既存の大型家電量販店は静観のところも多い

 アキバヨドバシ開店により、もっとも打撃を受ける可能性があると思われる、総合的にPC関連製品を扱う総合家電量販店の反応を聞いた。

 オノデンは「対ヨドバシということでキャンペーンなどの対策を計画していることはいません。確かに話題になっていますが、価格では弊社が勝っていますし」と特別なユーザー向け対策は取っていない(むろん同社社内会議における議題などには上がっているだろうが)。

 もう1店、石丸電気もほぼ同様の回答で、老舗は予想に反してそれほど息巻いてはいない。ヨドバシによるオープニングキャンペーンの勢いが一段落ついた10月頃まで静観する構えのようだ。

photo オノデン本館(左)と石丸電気駅前店(右)

 また、JR秋葉原駅から3つめの有楽町に同社関東最大の店舗を構えるビックカメラも「とくに対策は打ち出していません。また、秋葉原に進出する予定もありません。それよりも全国の地方都市に進出するほうを優先しています」とコメントし、こちらも静観といった印象の答え。

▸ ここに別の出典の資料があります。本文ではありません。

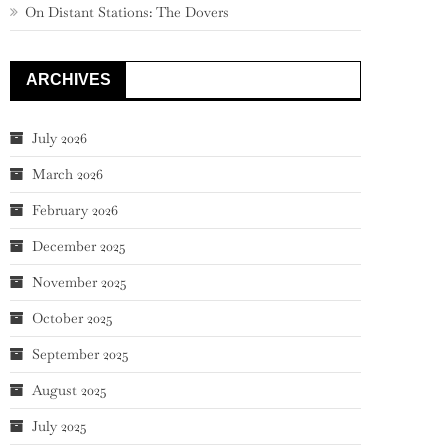
On Distant Stations: The Dovers
ARCHIVES
July 2026
March 2026
February 2026
December 2025
November 2025
October 2025
September 2025
August 2025
July 2025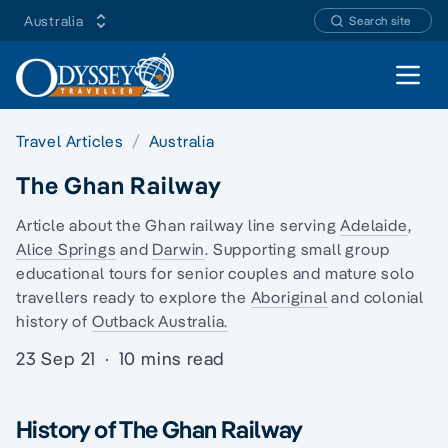
Australia
Search site
Open 
Travel Articles
Australia
The Ghan Railway
Article about the Ghan railway line serving
Adelaide
,
Alice Springs
and
Darwin
. Supporting
small group
educational tours
for senior couples and mature
solo
travellers
ready to explore the
Aboriginal
and
colonial
history
of
Outback Australia.
23 Sep 21
·
10 mins read
History of The Ghan Railway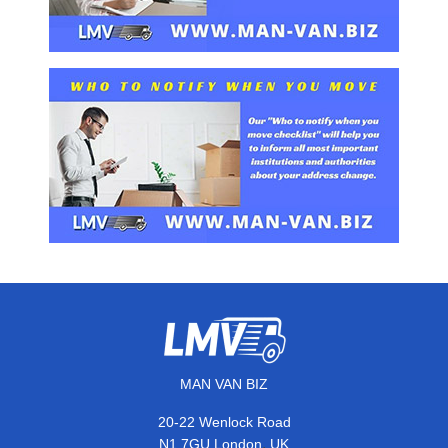
MAN VAN BIZ
20-22 Wenlock Road
,
N1 7GU
London
UK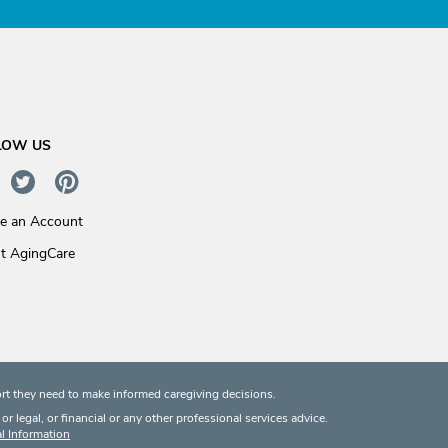
LOW US
te an Account
t AgingCare
rt they need to make informed caregiving decisions.
 legal, or financial or any other professional services advice.
l Information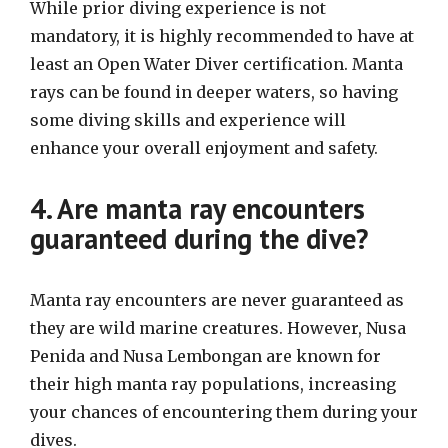
While prior diving experience is not
mandatory, it is highly recommended to have at
least an Open Water Diver certification. Manta
rays can be found in deeper waters, so having
some diving skills and experience will
enhance your overall enjoyment and safety.
4. Are manta ray encounters
guaranteed during the dive?
Manta ray encounters are never guaranteed as
they are wild marine creatures. However, Nusa
Penida and Nusa Lembongan are known for
their high manta ray populations, increasing
your chances of encountering them during your
dives.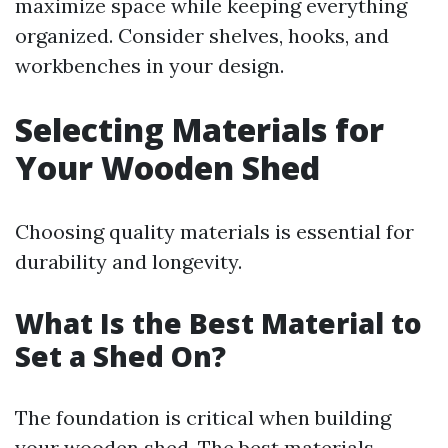
maximize space while keeping everything
organized. Consider shelves, hooks, and
workbenches in your design.
Selecting Materials for
Your Wooden Shed
Choosing quality materials is essential for
durability and longevity.
What Is the Best Material to
Set a Shed On?
The foundation is critical when building
your wooden shed. The best materials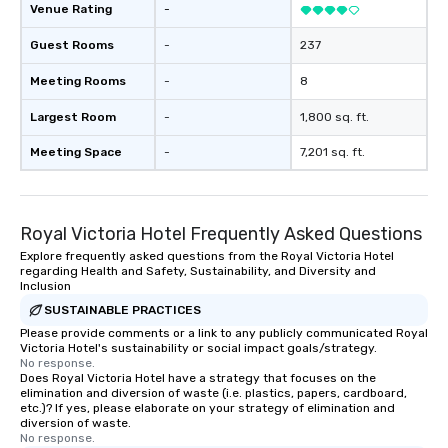
Venue Rating
-
Guest Rooms
-
237
Meeting Rooms
-
8
Largest Room
-
1,800 sq. ft.
Meeting Space
-
7,201 sq. ft.
Royal Victoria Hotel Frequently Asked Questions
Explore frequently asked questions from the Royal Victoria Hotel
regarding Health and Safety, Sustainability, and Diversity and
Inclusion
SUSTAINABLE PRACTICES
Please provide comments or a link to any publicly communicated Royal
Victoria Hotel's sustainability or social impact goals/strategy.
No response.
Does Royal Victoria Hotel have a strategy that focuses on the
elimination and diversion of waste (i.e. plastics, papers, cardboard,
etc.)? If yes, please elaborate on your strategy of elimination and
diversion of waste.
No response.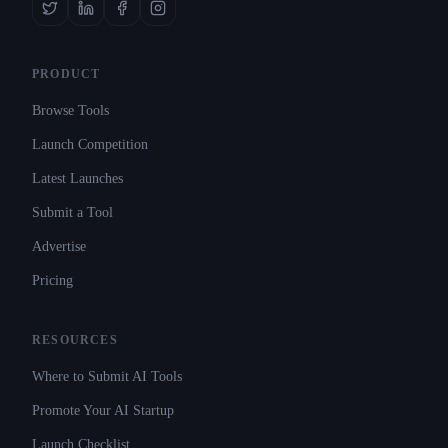
PRODUCT
Browse Tools
Launch Competition
Latest Launches
Submit a Tool
Advertise
Pricing
RESOURCES
Where to Submit AI Tools
Promote Your AI Startup
Launch Checklist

 ただしビックカメラ有楽町店に関しては、ヨドバシ開店にあわせて「50人に1人タダ(無料)キャンペーン」や吉本芸人による日替わりライブイベント(その期間中、テレビCMを見た人も多いと思う。それだけ力を入れていたととらえることもできる)を、ヨドバシオープン日には大型・薄型TVやデジタル一眼レフカメラなどの「さらに10%引き」キャンペーンなどを行っていた。静観とはいっているが、ライバル視するのは当然だろう。